Ritardi e proteste

Riapertura dell’ufficio postale rinviata ancora

La sindaca di Cabiate: "Siamo delusi dalla mancanza di informazioni"

Riapertura dell’ufficio postale rinviata ancora

La riapertura dell’ufficio postale di Cabiate continua a slittare. Poste Italiane ha annunciato un nuovo rinvio, imputabile a «un ritardo nelle lavorazioni previste». La data attesa per la riapertura è ora fissata al 31 luglio 2026.

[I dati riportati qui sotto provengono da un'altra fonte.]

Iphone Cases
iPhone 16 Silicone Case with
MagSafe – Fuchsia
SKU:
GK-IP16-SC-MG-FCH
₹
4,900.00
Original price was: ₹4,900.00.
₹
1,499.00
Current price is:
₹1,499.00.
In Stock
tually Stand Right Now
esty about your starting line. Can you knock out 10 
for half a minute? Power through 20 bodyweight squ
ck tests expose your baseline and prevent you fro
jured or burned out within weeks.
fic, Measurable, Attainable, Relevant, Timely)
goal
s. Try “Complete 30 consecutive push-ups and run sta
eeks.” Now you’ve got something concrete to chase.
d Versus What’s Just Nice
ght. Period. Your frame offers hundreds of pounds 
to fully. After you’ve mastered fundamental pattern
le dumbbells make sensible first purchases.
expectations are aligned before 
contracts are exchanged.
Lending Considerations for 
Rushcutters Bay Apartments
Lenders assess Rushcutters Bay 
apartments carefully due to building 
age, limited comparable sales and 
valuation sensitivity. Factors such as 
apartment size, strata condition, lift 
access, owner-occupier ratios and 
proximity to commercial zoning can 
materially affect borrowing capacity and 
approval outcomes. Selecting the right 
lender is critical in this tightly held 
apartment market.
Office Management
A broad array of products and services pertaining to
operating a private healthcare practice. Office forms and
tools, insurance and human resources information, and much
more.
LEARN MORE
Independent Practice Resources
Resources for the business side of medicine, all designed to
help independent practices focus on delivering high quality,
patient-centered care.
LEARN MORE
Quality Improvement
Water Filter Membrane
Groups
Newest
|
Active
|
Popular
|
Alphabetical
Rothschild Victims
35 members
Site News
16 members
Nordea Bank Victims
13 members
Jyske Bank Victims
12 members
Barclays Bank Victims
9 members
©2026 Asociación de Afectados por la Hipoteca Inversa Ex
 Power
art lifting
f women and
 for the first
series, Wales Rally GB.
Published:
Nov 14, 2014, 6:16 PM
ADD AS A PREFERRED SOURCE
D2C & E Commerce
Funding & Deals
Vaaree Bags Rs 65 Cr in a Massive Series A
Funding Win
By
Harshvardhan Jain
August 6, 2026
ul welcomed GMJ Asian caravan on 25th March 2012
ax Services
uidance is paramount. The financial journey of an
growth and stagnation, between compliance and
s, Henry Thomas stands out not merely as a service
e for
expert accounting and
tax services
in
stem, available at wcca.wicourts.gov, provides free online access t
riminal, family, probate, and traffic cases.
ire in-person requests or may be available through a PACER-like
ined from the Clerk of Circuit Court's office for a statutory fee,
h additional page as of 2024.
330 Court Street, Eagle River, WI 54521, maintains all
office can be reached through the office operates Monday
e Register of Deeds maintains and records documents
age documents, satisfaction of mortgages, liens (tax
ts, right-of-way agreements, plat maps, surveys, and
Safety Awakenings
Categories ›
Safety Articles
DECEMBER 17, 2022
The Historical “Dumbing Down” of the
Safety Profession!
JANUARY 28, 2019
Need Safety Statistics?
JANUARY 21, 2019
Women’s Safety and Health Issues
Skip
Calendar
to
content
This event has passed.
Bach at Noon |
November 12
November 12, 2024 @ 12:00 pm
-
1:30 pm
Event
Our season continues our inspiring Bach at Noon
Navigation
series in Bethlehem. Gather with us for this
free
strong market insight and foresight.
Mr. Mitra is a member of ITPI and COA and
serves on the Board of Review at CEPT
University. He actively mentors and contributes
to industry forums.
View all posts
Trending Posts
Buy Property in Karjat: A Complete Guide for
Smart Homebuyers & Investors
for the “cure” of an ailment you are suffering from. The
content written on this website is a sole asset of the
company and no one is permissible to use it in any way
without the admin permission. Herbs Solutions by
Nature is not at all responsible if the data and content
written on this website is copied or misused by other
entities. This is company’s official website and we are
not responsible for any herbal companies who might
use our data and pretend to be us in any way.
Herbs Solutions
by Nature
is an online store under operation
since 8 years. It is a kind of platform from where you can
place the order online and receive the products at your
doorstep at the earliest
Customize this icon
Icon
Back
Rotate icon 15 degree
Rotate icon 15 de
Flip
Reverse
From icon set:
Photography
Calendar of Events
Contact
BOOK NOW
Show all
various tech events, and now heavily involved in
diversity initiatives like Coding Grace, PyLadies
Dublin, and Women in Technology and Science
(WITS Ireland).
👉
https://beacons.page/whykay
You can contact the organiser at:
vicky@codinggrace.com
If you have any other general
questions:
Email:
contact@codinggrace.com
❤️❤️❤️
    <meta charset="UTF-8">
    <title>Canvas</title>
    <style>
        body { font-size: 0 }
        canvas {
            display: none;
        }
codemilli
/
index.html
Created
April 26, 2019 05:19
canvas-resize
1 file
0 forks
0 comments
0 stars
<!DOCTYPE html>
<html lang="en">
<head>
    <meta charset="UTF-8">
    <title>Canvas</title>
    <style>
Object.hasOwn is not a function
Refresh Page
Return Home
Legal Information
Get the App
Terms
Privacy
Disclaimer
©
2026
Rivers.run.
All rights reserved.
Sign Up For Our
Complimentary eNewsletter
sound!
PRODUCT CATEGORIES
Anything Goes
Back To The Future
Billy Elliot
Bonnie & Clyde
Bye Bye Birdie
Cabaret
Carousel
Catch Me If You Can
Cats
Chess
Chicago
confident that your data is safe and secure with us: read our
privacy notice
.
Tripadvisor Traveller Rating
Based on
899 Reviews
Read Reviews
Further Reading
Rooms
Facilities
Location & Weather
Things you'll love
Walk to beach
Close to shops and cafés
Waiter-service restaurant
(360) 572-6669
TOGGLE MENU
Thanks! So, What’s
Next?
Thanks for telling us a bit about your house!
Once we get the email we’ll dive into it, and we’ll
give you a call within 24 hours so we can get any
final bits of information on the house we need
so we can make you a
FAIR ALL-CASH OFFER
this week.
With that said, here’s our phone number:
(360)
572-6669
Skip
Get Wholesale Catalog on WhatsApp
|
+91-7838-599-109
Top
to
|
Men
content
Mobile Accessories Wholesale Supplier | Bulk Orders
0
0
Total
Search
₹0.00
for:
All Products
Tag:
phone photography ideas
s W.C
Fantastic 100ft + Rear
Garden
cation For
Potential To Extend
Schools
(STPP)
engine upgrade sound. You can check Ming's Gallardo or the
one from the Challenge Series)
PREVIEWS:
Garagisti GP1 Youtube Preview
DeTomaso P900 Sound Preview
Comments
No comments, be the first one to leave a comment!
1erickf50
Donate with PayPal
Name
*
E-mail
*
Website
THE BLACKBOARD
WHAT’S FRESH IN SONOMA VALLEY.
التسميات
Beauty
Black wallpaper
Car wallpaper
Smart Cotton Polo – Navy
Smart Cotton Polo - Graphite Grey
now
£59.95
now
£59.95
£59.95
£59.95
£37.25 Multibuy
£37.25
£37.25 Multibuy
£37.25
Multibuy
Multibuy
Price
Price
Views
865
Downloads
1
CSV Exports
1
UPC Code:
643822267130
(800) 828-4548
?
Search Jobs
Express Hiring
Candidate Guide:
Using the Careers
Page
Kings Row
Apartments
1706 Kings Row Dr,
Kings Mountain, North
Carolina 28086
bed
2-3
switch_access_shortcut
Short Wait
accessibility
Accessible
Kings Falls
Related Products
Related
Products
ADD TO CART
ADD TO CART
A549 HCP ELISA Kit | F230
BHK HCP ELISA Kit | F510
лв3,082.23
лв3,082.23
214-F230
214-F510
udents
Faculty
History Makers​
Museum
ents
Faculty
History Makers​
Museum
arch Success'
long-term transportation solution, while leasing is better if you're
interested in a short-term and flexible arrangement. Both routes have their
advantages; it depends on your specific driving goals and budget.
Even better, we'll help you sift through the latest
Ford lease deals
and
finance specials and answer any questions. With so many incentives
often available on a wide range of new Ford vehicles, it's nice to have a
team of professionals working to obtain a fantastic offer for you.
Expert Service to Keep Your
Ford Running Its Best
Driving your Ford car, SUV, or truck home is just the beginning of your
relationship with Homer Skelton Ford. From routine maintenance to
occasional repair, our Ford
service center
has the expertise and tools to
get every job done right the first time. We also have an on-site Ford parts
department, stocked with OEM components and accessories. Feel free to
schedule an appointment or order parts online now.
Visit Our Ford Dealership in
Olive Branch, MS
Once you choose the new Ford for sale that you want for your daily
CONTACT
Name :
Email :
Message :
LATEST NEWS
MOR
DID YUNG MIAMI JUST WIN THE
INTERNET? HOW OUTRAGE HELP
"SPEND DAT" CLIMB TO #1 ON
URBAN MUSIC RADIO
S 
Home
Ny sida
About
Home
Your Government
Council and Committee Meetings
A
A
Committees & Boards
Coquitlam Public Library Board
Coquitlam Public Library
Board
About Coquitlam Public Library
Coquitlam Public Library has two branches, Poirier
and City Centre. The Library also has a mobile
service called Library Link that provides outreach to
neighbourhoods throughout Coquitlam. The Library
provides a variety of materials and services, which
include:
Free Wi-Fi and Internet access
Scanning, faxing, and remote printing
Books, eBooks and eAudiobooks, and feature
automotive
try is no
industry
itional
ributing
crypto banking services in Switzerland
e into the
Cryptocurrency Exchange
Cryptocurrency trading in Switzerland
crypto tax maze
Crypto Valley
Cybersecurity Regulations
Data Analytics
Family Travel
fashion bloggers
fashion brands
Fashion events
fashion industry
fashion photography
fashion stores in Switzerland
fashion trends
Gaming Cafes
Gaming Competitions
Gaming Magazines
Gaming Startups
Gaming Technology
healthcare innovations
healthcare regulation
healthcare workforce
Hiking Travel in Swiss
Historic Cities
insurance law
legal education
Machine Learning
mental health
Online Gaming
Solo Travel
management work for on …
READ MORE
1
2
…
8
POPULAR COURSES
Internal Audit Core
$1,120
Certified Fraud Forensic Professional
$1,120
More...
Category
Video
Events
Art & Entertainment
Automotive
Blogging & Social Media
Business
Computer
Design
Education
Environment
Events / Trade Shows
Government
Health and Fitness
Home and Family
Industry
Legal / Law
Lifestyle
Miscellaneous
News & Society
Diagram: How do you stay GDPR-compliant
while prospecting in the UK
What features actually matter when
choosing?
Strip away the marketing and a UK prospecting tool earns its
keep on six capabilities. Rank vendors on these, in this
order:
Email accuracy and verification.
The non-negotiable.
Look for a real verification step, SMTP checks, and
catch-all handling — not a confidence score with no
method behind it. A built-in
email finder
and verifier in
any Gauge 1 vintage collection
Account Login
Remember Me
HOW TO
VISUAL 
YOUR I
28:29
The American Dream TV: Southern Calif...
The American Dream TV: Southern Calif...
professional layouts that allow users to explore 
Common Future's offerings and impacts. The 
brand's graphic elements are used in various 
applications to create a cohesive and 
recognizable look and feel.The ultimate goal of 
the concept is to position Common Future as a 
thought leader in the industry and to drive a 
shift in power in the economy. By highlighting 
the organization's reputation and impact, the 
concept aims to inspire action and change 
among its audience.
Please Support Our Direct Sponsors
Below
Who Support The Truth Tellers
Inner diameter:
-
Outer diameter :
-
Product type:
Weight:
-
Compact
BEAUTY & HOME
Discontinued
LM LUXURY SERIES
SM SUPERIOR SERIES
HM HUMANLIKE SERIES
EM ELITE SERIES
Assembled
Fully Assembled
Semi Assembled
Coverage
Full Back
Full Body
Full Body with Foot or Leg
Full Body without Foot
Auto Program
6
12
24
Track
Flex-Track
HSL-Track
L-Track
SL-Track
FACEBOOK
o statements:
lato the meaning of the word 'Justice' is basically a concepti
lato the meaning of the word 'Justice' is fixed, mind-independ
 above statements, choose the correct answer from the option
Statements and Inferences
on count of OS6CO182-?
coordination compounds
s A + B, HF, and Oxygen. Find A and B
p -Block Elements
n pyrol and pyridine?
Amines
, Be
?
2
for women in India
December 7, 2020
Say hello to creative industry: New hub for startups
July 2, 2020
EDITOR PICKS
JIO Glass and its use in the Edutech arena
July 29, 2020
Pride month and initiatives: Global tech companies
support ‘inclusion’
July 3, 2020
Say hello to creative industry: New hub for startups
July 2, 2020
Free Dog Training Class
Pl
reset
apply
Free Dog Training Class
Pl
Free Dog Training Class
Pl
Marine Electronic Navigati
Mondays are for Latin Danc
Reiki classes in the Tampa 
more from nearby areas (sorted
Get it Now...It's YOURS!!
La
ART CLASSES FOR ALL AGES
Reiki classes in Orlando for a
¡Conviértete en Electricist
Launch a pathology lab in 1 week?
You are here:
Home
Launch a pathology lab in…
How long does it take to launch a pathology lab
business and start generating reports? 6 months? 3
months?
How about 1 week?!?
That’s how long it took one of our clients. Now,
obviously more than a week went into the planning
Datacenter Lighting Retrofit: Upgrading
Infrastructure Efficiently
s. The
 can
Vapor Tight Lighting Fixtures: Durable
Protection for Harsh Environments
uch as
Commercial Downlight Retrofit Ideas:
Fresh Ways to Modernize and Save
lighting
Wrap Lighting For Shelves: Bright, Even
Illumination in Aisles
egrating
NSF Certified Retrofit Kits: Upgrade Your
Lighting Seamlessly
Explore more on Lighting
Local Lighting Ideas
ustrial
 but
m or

Proteste per la mancanza di comunicazioni

Il problema è sorto a dicembre 2025, quando alcuni ladri hanno forzato la cassaforte con un flessibile, danneggiando gravemente anche il bancomat. Mentre il furto è riuscito, il bancomat ha subito danni significativi. Da quel momento, l’ufficio postale è rimasto chiuso. La sindaca di Cabiate, Maria Pia Tagliabue, ha espresso la sua frustrazione: «Ci sentiamo presi in giro – ha dichiarato – In altri Comuni, dove sono stati effettuati lavori, non è stata fornita una comunicazione chiara sulla data di riapertura. Abbiamo anche difficoltà a dialogare con i referenti. Questa situazione è inaccettabile; con maggiori informazioni sulle tempistiche, avremmo potuto esplorare alternative per supportare i cittadini». Anche il consigliere comunale Christian Villa (Sì Cabiate) ha condiviso la preoccupazione: «In tutti i luoghi in cui Poste ha effettuato lavori, ci sono stati sempre ritardi e tempi lunghi. Come Comune, ci troviamo a mani legate, ma i disagi per i cittadini che devono recarsi all’ufficio di Perticato rimangono».